(Document layout analysis data)
|---|

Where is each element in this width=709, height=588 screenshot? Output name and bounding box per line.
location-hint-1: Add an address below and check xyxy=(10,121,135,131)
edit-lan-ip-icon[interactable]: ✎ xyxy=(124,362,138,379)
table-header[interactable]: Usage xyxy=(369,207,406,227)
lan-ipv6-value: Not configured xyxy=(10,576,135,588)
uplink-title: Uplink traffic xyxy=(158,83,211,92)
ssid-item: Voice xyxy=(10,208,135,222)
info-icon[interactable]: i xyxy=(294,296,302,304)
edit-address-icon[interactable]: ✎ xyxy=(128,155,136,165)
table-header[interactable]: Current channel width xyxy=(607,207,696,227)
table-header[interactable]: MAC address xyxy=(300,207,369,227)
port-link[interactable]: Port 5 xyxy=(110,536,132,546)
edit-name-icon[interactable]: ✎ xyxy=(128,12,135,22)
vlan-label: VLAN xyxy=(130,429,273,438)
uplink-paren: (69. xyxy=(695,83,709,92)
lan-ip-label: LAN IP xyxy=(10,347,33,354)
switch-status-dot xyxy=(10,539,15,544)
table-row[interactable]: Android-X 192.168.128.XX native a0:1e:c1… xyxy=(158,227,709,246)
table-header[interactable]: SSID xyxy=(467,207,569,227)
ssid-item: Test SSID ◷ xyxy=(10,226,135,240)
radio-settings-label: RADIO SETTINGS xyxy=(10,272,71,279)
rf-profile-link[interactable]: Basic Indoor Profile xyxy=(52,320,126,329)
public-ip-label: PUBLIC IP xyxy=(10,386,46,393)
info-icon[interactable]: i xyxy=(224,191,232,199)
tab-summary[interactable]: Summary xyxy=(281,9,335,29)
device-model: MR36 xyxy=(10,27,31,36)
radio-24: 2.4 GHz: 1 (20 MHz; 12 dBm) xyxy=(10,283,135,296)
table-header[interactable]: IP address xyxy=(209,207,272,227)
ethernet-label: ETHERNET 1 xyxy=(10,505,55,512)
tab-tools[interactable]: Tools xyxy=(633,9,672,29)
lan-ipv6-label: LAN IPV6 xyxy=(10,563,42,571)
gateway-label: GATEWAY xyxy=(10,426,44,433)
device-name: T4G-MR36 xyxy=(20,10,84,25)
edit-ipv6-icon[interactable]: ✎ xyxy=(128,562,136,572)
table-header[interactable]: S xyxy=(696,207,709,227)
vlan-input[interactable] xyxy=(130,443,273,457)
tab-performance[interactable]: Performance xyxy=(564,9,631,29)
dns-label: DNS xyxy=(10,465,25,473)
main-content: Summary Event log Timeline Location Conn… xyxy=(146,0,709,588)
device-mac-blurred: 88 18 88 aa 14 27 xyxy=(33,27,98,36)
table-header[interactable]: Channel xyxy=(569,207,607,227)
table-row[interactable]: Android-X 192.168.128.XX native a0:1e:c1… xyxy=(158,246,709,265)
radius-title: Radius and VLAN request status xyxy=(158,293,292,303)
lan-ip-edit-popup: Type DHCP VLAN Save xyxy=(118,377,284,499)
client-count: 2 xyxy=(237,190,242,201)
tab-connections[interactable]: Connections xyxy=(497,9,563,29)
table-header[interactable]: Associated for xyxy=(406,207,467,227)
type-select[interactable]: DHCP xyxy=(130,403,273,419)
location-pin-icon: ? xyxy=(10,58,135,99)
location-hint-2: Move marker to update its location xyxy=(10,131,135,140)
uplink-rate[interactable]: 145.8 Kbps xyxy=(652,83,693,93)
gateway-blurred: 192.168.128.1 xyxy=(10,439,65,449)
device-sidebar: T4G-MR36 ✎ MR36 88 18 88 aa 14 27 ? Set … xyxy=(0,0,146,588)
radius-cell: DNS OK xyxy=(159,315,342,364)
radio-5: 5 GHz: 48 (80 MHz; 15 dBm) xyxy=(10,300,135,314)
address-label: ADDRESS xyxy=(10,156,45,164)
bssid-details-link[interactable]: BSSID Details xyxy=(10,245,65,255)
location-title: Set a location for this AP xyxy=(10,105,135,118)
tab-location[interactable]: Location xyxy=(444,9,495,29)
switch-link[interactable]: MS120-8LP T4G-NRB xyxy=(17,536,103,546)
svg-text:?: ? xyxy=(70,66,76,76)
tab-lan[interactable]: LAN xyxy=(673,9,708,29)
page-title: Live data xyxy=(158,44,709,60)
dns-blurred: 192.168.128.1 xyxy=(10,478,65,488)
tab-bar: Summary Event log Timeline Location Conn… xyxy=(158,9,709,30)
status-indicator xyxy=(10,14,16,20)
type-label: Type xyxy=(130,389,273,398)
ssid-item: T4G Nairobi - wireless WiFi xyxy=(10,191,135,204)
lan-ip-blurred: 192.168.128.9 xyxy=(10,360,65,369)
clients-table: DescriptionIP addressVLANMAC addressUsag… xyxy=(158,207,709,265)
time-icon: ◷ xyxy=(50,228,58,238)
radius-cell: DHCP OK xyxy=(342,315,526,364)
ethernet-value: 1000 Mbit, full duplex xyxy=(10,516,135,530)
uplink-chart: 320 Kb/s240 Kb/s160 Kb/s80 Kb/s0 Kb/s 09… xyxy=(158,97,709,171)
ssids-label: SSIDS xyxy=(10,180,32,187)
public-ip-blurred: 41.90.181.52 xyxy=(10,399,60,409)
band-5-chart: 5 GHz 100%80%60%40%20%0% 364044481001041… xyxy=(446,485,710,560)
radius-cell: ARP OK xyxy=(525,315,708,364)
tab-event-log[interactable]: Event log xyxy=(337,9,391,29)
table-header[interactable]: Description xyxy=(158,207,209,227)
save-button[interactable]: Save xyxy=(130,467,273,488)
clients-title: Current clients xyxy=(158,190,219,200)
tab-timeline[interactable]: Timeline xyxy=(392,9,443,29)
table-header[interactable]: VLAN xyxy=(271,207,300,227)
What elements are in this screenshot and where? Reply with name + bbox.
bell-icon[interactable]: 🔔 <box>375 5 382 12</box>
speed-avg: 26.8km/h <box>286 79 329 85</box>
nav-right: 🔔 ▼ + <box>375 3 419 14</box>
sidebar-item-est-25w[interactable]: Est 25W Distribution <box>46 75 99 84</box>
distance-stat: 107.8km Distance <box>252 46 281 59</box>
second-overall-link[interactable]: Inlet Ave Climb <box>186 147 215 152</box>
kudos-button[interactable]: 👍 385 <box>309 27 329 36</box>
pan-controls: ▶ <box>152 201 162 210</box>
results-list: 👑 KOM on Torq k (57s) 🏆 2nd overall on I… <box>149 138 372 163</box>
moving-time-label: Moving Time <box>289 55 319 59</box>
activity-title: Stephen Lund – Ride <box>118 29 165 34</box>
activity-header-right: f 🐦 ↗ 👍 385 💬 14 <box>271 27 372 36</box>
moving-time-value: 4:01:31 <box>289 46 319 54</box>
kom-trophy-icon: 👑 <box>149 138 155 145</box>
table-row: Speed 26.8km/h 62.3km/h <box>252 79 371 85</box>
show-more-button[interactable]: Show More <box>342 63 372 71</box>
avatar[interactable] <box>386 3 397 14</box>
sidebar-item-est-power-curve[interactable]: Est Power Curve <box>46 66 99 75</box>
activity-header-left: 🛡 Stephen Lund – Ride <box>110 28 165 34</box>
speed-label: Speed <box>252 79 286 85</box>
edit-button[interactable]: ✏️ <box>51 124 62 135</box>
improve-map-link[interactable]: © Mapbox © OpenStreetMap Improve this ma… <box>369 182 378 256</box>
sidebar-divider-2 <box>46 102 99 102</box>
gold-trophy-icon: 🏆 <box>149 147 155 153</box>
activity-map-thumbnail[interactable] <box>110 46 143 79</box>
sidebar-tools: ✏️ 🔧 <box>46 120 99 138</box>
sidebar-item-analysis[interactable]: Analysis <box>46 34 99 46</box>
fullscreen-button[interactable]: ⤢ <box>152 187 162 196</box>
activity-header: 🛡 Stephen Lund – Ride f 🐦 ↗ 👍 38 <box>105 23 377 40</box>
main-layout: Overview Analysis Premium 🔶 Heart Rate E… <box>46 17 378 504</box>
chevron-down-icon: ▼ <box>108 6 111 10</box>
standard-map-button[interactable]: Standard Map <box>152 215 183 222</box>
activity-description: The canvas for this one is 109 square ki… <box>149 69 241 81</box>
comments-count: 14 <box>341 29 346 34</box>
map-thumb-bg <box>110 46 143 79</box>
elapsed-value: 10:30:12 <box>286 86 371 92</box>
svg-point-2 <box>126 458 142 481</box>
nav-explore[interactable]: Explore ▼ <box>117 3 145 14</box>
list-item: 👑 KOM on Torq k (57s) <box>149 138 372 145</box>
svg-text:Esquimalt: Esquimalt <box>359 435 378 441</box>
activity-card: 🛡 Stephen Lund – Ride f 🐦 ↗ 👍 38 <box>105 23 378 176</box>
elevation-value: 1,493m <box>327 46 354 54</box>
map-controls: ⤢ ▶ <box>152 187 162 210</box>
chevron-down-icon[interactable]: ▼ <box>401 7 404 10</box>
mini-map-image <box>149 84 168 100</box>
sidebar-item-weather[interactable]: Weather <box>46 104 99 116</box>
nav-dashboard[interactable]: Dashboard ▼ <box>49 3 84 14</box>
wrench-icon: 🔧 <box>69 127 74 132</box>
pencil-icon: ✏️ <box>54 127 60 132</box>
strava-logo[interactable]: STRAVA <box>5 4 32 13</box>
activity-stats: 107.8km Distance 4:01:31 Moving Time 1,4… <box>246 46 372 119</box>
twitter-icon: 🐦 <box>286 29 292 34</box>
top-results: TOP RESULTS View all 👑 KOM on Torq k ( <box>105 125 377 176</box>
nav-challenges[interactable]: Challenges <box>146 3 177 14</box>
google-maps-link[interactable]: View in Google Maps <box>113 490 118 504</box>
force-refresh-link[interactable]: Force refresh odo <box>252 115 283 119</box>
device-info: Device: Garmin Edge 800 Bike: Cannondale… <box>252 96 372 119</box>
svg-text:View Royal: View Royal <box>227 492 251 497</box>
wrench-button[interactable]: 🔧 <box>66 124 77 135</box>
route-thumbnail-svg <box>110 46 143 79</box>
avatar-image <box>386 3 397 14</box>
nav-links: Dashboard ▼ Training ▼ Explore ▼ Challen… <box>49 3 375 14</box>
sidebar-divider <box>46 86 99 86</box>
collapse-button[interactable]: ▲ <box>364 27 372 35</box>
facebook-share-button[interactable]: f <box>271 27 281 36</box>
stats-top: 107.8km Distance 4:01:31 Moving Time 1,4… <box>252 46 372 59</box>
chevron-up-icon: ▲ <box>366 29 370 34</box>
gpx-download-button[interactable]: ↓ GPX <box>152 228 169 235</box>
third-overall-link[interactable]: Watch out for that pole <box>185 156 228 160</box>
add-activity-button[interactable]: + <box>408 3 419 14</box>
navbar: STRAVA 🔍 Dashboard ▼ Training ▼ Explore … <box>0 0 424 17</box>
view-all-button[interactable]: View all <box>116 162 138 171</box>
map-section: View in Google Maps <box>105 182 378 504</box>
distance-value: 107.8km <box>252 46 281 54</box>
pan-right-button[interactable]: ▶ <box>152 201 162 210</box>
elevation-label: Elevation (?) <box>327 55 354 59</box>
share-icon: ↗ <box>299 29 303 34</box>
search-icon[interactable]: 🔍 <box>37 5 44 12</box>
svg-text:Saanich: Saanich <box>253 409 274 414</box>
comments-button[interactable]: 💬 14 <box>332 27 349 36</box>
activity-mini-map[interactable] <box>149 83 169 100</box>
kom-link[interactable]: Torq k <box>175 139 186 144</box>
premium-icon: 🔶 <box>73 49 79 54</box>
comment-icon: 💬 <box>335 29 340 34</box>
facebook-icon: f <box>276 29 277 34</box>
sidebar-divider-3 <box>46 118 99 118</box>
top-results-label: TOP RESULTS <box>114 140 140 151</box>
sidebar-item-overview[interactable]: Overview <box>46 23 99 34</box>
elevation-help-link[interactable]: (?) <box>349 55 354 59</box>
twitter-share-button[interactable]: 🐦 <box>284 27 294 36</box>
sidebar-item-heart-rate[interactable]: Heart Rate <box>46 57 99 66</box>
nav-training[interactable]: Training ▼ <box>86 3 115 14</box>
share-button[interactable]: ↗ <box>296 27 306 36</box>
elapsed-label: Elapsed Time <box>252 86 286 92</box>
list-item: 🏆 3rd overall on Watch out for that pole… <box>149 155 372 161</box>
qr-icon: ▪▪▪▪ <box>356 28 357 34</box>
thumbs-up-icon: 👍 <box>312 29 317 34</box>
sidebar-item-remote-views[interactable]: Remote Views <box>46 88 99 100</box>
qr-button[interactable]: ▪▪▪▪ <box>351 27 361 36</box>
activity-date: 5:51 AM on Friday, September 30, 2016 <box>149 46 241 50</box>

|---|

Make a copy of each line in the records that has the word "cell".

SOLUTION:
radius-cell: DNS OK xyxy=(159,315,342,364)
radius-cell: DHCP OK xyxy=(342,315,526,364)
radius-cell: ARP OK xyxy=(525,315,708,364)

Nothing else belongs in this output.